It Can Relate to Real Lives

Attitudes and Expectations in Justice-Centered Data Structures for Non-Majors

Teaching Critical Comparative Data Structures and Algorithms

What do we have so far?

I was recently invited to give a short talk at the Embedded Ethics Conference: Strategies for Teaching Responsible Computing Within the Computer Science Curriculum. Here are the most relevant materials that I shared at the event.

Much of the most recent ideas have been inspired by the concept of Iterative Design: a design methodology where iterating upon concepts improves the quality of a final design. I’ve been working closely with Alannah Oleson whose recent work on Building Inclusive Design Skills with the CIDER Technique uses the concept of iteration to “broaden learners’ understandings of inclusion issues and design exclusion.” I’ve expanded the use of iteration as a motif throughout the class: the goal of my Data Structures and Algorithms course is to teach students methods to answer the question, ‘Why did we choose to write the specification that way?’

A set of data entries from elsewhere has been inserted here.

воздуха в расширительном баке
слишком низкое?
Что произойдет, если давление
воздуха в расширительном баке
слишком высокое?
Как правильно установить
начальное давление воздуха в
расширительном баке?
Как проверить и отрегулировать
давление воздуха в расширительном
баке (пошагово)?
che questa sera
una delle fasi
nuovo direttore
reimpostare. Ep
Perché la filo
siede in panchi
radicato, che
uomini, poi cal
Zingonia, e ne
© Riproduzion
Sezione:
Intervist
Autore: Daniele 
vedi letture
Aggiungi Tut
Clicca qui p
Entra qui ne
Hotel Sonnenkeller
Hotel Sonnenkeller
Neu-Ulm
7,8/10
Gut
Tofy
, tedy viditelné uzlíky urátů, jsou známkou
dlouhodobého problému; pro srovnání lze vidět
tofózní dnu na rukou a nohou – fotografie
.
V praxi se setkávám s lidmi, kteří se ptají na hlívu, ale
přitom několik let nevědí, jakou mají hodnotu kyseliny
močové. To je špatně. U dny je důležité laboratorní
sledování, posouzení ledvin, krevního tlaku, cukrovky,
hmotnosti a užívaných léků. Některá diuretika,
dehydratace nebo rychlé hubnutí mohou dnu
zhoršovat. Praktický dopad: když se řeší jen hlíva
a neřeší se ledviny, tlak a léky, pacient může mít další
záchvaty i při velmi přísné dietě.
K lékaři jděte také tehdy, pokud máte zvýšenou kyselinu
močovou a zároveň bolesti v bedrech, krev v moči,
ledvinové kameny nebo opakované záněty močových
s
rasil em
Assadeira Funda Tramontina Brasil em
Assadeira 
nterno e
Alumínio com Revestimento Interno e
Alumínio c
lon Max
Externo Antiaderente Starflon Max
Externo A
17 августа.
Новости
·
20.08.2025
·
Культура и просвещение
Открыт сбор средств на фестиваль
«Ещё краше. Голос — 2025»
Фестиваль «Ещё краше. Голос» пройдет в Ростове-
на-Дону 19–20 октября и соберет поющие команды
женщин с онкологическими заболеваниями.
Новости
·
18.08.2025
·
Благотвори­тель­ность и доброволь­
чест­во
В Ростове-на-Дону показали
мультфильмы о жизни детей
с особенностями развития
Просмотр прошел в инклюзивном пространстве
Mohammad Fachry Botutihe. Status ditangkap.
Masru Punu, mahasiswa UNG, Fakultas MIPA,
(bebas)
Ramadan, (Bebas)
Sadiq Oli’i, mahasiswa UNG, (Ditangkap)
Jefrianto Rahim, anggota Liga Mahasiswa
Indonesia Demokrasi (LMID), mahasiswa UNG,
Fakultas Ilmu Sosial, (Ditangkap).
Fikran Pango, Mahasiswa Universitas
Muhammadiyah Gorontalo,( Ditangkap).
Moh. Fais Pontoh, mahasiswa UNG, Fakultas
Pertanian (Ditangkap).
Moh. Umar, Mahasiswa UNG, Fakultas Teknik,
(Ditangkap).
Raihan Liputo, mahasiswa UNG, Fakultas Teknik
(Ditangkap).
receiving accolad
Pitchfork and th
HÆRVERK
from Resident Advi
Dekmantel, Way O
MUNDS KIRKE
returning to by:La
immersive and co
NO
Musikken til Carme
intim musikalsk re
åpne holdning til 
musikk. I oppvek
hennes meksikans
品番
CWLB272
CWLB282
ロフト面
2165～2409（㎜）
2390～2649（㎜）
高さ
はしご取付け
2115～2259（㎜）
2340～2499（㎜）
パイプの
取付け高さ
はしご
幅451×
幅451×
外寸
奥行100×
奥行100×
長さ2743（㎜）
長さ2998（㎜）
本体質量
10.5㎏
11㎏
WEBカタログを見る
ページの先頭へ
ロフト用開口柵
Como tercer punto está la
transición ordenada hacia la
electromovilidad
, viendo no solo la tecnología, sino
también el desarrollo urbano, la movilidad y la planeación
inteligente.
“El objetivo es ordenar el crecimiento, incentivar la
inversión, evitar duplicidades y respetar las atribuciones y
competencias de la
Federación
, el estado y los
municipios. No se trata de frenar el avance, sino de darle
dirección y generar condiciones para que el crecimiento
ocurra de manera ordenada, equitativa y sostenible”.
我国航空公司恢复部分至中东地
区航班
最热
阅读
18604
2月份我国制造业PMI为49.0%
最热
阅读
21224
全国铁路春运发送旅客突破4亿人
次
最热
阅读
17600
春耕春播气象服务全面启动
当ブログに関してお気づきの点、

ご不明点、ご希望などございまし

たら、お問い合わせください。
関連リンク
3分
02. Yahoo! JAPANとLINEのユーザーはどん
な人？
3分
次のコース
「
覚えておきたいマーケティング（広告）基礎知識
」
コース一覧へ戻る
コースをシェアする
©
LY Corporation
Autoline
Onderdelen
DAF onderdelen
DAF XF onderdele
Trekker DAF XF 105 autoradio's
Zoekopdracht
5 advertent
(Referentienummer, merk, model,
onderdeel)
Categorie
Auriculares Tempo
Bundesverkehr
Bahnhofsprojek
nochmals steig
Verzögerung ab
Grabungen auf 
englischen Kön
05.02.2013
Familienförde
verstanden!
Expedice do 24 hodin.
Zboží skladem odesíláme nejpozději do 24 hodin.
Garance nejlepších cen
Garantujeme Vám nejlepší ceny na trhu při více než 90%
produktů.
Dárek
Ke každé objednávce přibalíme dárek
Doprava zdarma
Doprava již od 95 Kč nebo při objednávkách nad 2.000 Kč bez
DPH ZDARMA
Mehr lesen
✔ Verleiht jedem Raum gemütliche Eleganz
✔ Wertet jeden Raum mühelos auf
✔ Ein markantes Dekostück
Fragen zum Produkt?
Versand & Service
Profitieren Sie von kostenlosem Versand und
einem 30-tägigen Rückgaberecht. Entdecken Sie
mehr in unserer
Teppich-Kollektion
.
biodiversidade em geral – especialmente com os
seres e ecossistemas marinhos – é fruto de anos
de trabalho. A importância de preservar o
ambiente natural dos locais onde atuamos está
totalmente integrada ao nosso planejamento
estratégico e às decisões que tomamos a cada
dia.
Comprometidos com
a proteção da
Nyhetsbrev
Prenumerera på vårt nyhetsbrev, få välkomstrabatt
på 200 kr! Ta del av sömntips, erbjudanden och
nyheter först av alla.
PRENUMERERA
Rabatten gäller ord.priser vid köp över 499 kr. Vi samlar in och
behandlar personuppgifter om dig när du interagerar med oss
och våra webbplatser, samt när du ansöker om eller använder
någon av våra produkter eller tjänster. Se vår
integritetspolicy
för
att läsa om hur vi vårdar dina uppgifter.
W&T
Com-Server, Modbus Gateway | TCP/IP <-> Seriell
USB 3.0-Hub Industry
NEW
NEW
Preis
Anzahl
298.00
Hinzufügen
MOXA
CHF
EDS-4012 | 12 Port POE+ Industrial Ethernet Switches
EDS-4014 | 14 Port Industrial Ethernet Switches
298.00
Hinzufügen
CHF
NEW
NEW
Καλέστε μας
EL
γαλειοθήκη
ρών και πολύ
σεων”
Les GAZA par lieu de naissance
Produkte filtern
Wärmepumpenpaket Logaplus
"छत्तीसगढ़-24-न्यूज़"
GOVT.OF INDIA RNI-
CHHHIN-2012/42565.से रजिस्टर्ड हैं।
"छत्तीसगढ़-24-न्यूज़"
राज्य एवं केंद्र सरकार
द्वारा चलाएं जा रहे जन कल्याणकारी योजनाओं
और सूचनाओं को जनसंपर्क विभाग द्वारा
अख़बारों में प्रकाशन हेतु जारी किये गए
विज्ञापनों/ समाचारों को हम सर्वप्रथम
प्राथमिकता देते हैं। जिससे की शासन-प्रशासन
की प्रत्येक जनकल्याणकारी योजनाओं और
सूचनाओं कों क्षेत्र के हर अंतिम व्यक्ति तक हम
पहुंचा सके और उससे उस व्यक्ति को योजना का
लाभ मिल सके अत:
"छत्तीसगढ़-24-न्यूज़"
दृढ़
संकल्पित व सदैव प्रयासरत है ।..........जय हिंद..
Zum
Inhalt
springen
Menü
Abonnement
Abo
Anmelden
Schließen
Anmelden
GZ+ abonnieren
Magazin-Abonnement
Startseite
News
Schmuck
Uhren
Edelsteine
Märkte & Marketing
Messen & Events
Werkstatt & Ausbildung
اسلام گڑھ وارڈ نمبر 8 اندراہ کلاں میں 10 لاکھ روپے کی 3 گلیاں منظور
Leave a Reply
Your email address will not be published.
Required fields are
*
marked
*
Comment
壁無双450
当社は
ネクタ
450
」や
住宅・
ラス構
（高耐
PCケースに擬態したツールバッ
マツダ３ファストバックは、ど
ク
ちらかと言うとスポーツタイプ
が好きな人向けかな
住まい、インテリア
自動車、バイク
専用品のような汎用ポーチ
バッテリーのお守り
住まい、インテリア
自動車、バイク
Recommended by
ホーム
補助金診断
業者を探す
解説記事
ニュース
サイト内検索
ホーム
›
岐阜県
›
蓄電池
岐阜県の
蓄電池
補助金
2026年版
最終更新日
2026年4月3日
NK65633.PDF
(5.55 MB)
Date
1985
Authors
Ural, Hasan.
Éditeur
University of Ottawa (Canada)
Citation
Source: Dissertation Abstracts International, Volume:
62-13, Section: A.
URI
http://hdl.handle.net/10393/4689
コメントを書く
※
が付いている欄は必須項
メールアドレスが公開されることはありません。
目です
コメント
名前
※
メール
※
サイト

By addressing this question in the broadest of terms, we not only engage students to learn the implementation details of data structures and algorithms, but also to consider how the choice of abstract data types can influence the outcomes of a design. Iterative design provides a methodology to integrate these two skills and understand them as both integral to the software design process: software requires modeling complex phenomena in terms of abstractions, which are then implemented using data structures and algorithms. But the ease, efficiency, and quality of implementations can go back and influence how we define our abstractions. By considering iterative design as a way to bridge these software design skills, we can build more inclusive abstractions and implement them more efficiently too.

By engaging in inclusive design practices, students learn how to design more just technologies and (potentially) become more critical computing professionals. In Design Justice, Sasha Costanza-Chock poses the question: “Following Du Bois, we might ask of the recent emphasis on learning to code: Is the ultimate object to make people good coders, or to make coders good people?” But the argument for justice in the largest social terms aren’t always convincing to all my students. Computing cultures that glorify prestigious, high-paying tech jobs may view time spent learning about ethics and identity as time that could otherwise be spent further developing their “technical” skills.

Iterative design provides a sociotechnical approach to address the hierarchy of value in computing culture. In doing so, we provide another potential political vision for doing this work. I aim to empower students to understand how they might redesign technologies to address assumptions about users. But this process is not only about the skills or content knowledge that students attain. I also believe that discussion of sociotechnical aspects provides students an opportunity to pause and reflect not only on how they might design their software to address ethical questions, but also how they might design their lives to reflect those questions too.